*** Begin section ***

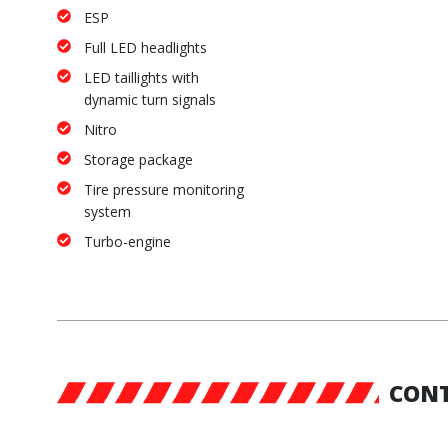
ESP
Full LED headlights
LED taillights with
dynamic turn signals
Nitro
Storage package
Tire pressure monitoring
system
Turbo-engine
CONT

*** End section ***

● Required action: Would you reproduce the lines above exactly, without carrying over the pictures?

● Result of this exercise:
ESP
Full LED headlights
LED taillights with
dynamic turn signals
Nitro
Storage package
Tire pressure monitoring
system
Turbo-engine
CONT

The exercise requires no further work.